→ TASK OBJECTIVE
Your task is to repeat the records exactly from the line containing "23L opbergcapaciteit" onward, through the final line.

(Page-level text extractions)
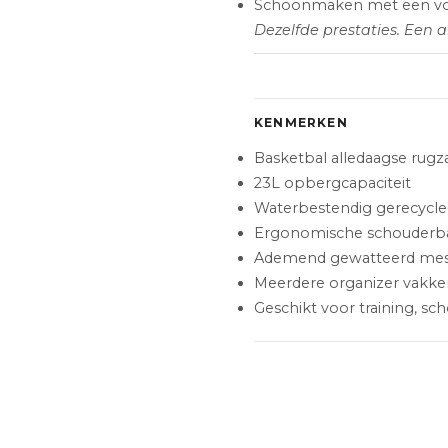
Schoonmaken met een vo
Dezelfde prestaties. Een a
KENMERKEN
Basketbal alledaagse rugz
23L opbergcapaciteit
Waterbestendig gerecycle
Ergonomische schouderb
Ademend gewatteerd mes
Meerdere organizer vakke
Geschikt voor training, sc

→ ANSWER AREA
23L opbergcapaciteit
Waterbestendig gerecycle
Ergonomische schouderb
Ademend gewatteerd mes
Meerdere organizer vakke
Geschikt voor training, sc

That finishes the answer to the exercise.